Cleveland-Marshall College of Law

Commencement 2009

Valerie E. Caproni
Commencement Speaker

In August 2003, Federal Bureau of Investigation Director Robert Mueller appointed Valerie Caproni General Counsel of the FBI. In that position she is chief Legal Counsel to the Director. On behalf of the Bureau she supervises legal matters involving law enforcement and national security and the defense of civil and administrative claims brought against the FBI and its employees. Her previous work experience spanned both the private and the public sectors: She has worked for two prestigious New York firms, Cravath, Swaine & Moore and Simpson Thacher & Bartlett, and held appointments in various high-level offices of the federal government and the state of New York. She was an Assistant US Attorney in the Criminal Division of the US Attorney’s Office in the Eastern Division of New York and General Counsel of the NY State Urban Development Corporation before returning to the US Attorney’s Office in New York, where she was, first, Chief of Special Prosecutions, Chief of the Organized Crime and Racketeering Section and, afterwards, Chief of the Criminal Division. Later, she accepted an appointment as Director of the Pacific Regional Office of the Securities and Exchange Commission. Ms. Caproni is a1976 magna cum laude graduate of Newcomb College of Tulane University and a 1979 summa cum laude graduate of the University of Georgia School of Law.
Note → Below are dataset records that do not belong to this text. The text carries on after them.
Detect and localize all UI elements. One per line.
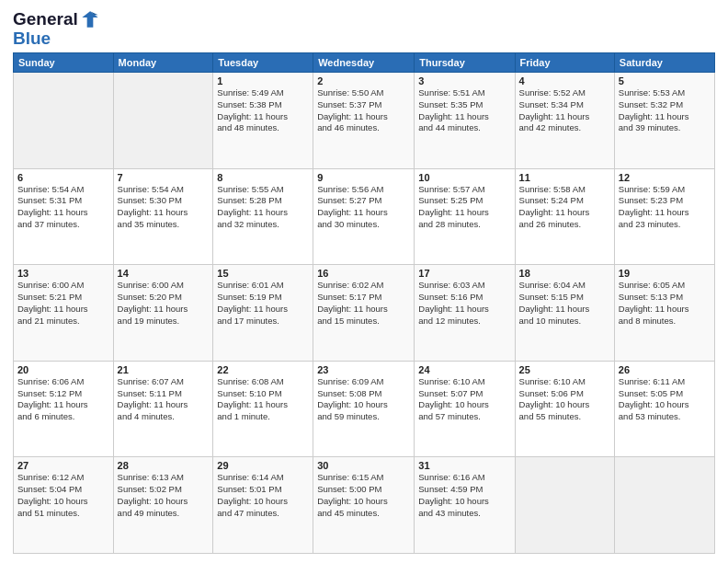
calendar-cell [14, 73, 114, 169]
calendar-cell: 28Sunrise: 6:13 AM Sunset: 5:02 PM Dayli… [113, 457, 213, 554]
calendar-week-row: 6Sunrise: 5:54 AM Sunset: 5:31 PM Daylig… [14, 168, 715, 265]
calendar-cell: 20Sunrise: 6:06 AM Sunset: 5:12 PM Dayli… [14, 361, 114, 457]
day-info: Sunrise: 6:01 AM Sunset: 5:19 PM Dayligh… [217, 280, 309, 327]
day-number: 30 [317, 460, 410, 471]
day-number: 16 [317, 268, 410, 279]
day-info: Sunrise: 6:14 AM Sunset: 5:01 PM Dayligh… [217, 472, 309, 519]
day-number: 4 [519, 75, 610, 86]
day-number: 27 [17, 460, 109, 471]
calendar-cell: 2Sunrise: 5:50 AM Sunset: 5:37 PM Daylig… [313, 73, 415, 169]
day-info: Sunrise: 6:03 AM Sunset: 5:16 PM Dayligh… [418, 280, 510, 327]
day-info: Sunrise: 5:50 AM Sunset: 5:37 PM Dayligh… [317, 87, 410, 134]
calendar-cell: 30Sunrise: 6:15 AM Sunset: 5:00 PM Dayli… [313, 457, 415, 554]
day-info: Sunrise: 5:56 AM Sunset: 5:27 PM Dayligh… [317, 184, 410, 231]
calendar-cell: 8Sunrise: 5:55 AM Sunset: 5:28 PM Daylig… [213, 168, 313, 265]
day-header-monday: Monday [113, 53, 213, 73]
day-info: Sunrise: 5:52 AM Sunset: 5:34 PM Dayligh… [519, 87, 610, 134]
calendar-cell: 6Sunrise: 5:54 AM Sunset: 5:31 PM Daylig… [14, 168, 114, 265]
day-number: 21 [118, 364, 210, 375]
day-info: Sunrise: 5:58 AM Sunset: 5:24 PM Dayligh… [519, 184, 610, 231]
calendar-cell: 27Sunrise: 6:12 AM Sunset: 5:04 PM Dayli… [14, 457, 114, 554]
calendar-cell [515, 457, 614, 554]
calendar-cell: 26Sunrise: 6:11 AM Sunset: 5:05 PM Dayli… [614, 361, 714, 457]
day-number: 12 [619, 172, 711, 183]
day-number: 20 [17, 364, 109, 375]
header: General Blue [13, 9, 715, 47]
day-number: 10 [418, 172, 510, 183]
day-number: 9 [317, 172, 410, 183]
day-number: 22 [217, 364, 309, 375]
day-number: 5 [619, 75, 711, 86]
day-header-saturday: Saturday [614, 53, 714, 73]
day-number: 3 [418, 75, 510, 86]
day-number: 13 [17, 268, 109, 279]
calendar-cell: 5Sunrise: 5:53 AM Sunset: 5:32 PM Daylig… [614, 73, 714, 169]
logo-general-text: General [13, 9, 78, 29]
day-info: Sunrise: 5:49 AM Sunset: 5:38 PM Dayligh… [217, 87, 309, 134]
calendar-cell: 29Sunrise: 6:14 AM Sunset: 5:01 PM Dayli… [213, 457, 313, 554]
calendar-cell: 1Sunrise: 5:49 AM Sunset: 5:38 PM Daylig… [213, 73, 313, 169]
calendar-cell: 17Sunrise: 6:03 AM Sunset: 5:16 PM Dayli… [415, 265, 515, 362]
day-number: 18 [519, 268, 610, 279]
calendar-week-row: 13Sunrise: 6:00 AM Sunset: 5:21 PM Dayli… [14, 265, 715, 362]
day-number: 29 [217, 460, 309, 471]
day-info: Sunrise: 6:15 AM Sunset: 5:00 PM Dayligh… [317, 472, 410, 519]
day-info: Sunrise: 6:05 AM Sunset: 5:13 PM Dayligh… [619, 280, 711, 327]
calendar-table: SundayMondayTuesdayWednesdayThursdayFrid… [13, 52, 715, 554]
day-info: Sunrise: 5:53 AM Sunset: 5:32 PM Dayligh… [619, 87, 711, 134]
calendar-cell: 3Sunrise: 5:51 AM Sunset: 5:35 PM Daylig… [415, 73, 515, 169]
day-number: 1 [217, 75, 309, 86]
calendar-cell [113, 73, 213, 169]
logo: General Blue [13, 9, 99, 47]
svg-marker-0 [82, 11, 97, 27]
calendar-week-row: 20Sunrise: 6:06 AM Sunset: 5:12 PM Dayli… [14, 361, 715, 457]
day-number: 23 [317, 364, 410, 375]
day-info: Sunrise: 6:16 AM Sunset: 4:59 PM Dayligh… [418, 472, 510, 519]
day-info: Sunrise: 6:10 AM Sunset: 5:07 PM Dayligh… [418, 376, 510, 423]
calendar-cell: 24Sunrise: 6:10 AM Sunset: 5:07 PM Dayli… [415, 361, 515, 457]
calendar-cell: 12Sunrise: 5:59 AM Sunset: 5:23 PM Dayli… [614, 168, 714, 265]
day-info: Sunrise: 5:51 AM Sunset: 5:35 PM Dayligh… [418, 87, 510, 134]
page-container: General Blue SundayMondayTuesdayWednesda… [0, 0, 728, 563]
calendar-week-row: 1Sunrise: 5:49 AM Sunset: 5:38 PM Daylig… [14, 73, 715, 169]
day-info: Sunrise: 6:00 AM Sunset: 5:21 PM Dayligh… [17, 280, 109, 327]
day-info: Sunrise: 6:02 AM Sunset: 5:17 PM Dayligh… [317, 280, 410, 327]
day-info: Sunrise: 5:59 AM Sunset: 5:23 PM Dayligh… [619, 184, 711, 231]
day-number: 6 [17, 172, 109, 183]
day-info: Sunrise: 6:13 AM Sunset: 5:02 PM Dayligh… [118, 472, 210, 519]
day-number: 15 [217, 268, 309, 279]
calendar-week-row: 27Sunrise: 6:12 AM Sunset: 5:04 PM Dayli… [14, 457, 715, 554]
calendar-cell: 31Sunrise: 6:16 AM Sunset: 4:59 PM Dayli… [415, 457, 515, 554]
logo-blue-text: Blue [13, 29, 51, 47]
day-number: 26 [619, 364, 711, 375]
day-number: 19 [619, 268, 711, 279]
calendar-cell: 13Sunrise: 6:00 AM Sunset: 5:21 PM Dayli… [14, 265, 114, 362]
day-number: 28 [118, 460, 210, 471]
day-info: Sunrise: 5:55 AM Sunset: 5:28 PM Dayligh… [217, 184, 309, 231]
calendar-cell: 23Sunrise: 6:09 AM Sunset: 5:08 PM Dayli… [313, 361, 415, 457]
day-header-sunday: Sunday [14, 53, 114, 73]
day-header-thursday: Thursday [415, 53, 515, 73]
day-info: Sunrise: 6:04 AM Sunset: 5:15 PM Dayligh… [519, 280, 610, 327]
calendar-cell: 4Sunrise: 5:52 AM Sunset: 5:34 PM Daylig… [515, 73, 614, 169]
calendar-cell: 22Sunrise: 6:08 AM Sunset: 5:10 PM Dayli… [213, 361, 313, 457]
day-info: Sunrise: 6:09 AM Sunset: 5:08 PM Dayligh… [317, 376, 410, 423]
calendar-cell: 9Sunrise: 5:56 AM Sunset: 5:27 PM Daylig… [313, 168, 415, 265]
calendar-cell: 15Sunrise: 6:01 AM Sunset: 5:19 PM Dayli… [213, 265, 313, 362]
day-number: 25 [519, 364, 610, 375]
calendar-cell: 14Sunrise: 6:00 AM Sunset: 5:20 PM Dayli… [113, 265, 213, 362]
calendar-cell: 11Sunrise: 5:58 AM Sunset: 5:24 PM Dayli… [515, 168, 614, 265]
day-header-tuesday: Tuesday [213, 53, 313, 73]
calendar-cell: 25Sunrise: 6:10 AM Sunset: 5:06 PM Dayli… [515, 361, 614, 457]
day-info: Sunrise: 6:12 AM Sunset: 5:04 PM Dayligh… [17, 472, 109, 519]
calendar-cell: 21Sunrise: 6:07 AM Sunset: 5:11 PM Dayli… [113, 361, 213, 457]
day-number: 24 [418, 364, 510, 375]
day-info: Sunrise: 6:07 AM Sunset: 5:11 PM Dayligh… [118, 376, 210, 423]
logo-bird-icon [81, 10, 99, 29]
day-number: 31 [418, 460, 510, 471]
day-number: 17 [418, 268, 510, 279]
day-header-wednesday: Wednesday [313, 53, 415, 73]
calendar-cell: 18Sunrise: 6:04 AM Sunset: 5:15 PM Dayli… [515, 265, 614, 362]
day-number: 14 [118, 268, 210, 279]
day-number: 7 [118, 172, 210, 183]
This is her third visit to our law school. In 2005, she participated in a Cleveland-Marshal forum on The Proposed Federal Law to Create a Reporter/Source Privilege; in March of this year, she participated in the law school’s Future of Forensics Symposium.

 

The law school will grant honorary doctorates during our 2009 commencement ceremony to the Honorable Jean Murrell Capers and Mr. James A. Thomas.

The Honorable Jean Murrell Capers, Class of 1945

The Honorable Jean Murrell Capers was born in Georgetown, Kentucky. Her father moved his family to Cleveland when she was a child so that his children could attend integrated schools. She graduated from Flora Mather Stone College, the women’s college of Western Reserve University, in 1933 and taught elementary school children in the Cleveland Public Schools.

As a member of Cleveland’s early civil rights organization, the Future Outlook League, Jean Murrell Capers participated in pickets and organized boycotts of companies and clubs that would not hire or admit African Americans during the 1930s and 40s. And sometime in the 1940s, she decided she had something to say, not just to Cleveland school children, but to the city and the world—something about being a black American and a citizen—and that she needed to be a lawyer to say it. Or, as she told an interviewer, “I did not go to law school so I could have a job. I went to law school so I could be of broader service to people.” She graduated from our predecessor law school, the Cleveland Law School, in 1945. Following her law school graduation she served as an Assistant Police Prosecutor; in 1949 she became the first woman of color ever elected to the Cleveland City Council, where she remained for three terms. From 1960 until 1962 she served as an Ohio Assistant Attorney General; in 1977 Governor James Rhodes appointed her to the Cleveland Municipal Court. She was subsequently elected and remained on the bench until 1986. She has held memberships in the National Bar Association, the NAACP, the Urban League, the National Association of Black Women Lawyers, the Council on Human Relations and many other political organizations. And in 1999, at age 86, she ran as an independent candidate for the U.S. Congress. In January 2010, Judge Capers will celebrate her 97th birthday.

James A. Thomas, Class of 1963

James A. Thomas was born in Pembroke, North Carolina, attended high school in Cleveland, and earned his undergraduate degree in economics with honors from Baldwin-Wallace College. He earned his JD in 1963, magna cum laude, from our law school. He is the founder, Chairman of the Board, President and Chief Executive Officer of Thomas Properties Group, Inc., a national real estate developer of properties throughout the United States.

Before founding Thomas Properties in 2004, he was a partner in two prominent Los Angeles law firms, served in the Regional Counsel’s Office of the Internal Revenue Service and was the Chairman of the Board and CEO of TPG, a predecessor to Thomas Properties. Mr. Thomas was Chief Executive Officer and principal owner of the Sacramento Kings NBA Basketball team and the ARCO Arena from 1992 to 1999.

Mr. Thomas has served the greater Los Angeles community conscientiously throughout his career. He has been a chair and member of the boards of a number of local and national civic and cultural organizations, including the Los Angeles County Museum of Art, St. John’s Health Center Foundation in Santa Monica, the Music Center of Los Angeles County and the I Have a Dream Foundation. A pioneer in sustainable real estate, Thomas Properties Group has received a numerous awards for its leadership in sustainability building.

Mr. Thomas was the founding chair of the law school’s National Advisory Council and is now co-chair of Cleveland-Marshall’s Fund for Excellence committee. His generous support created the James A. Thomas Distinguished Professorship in 2003 and, more recently, helped the law school create its largest scholarship fund through his $50,000 donation to the Bert L. and Iris S. Wolstein Scholarship Fund.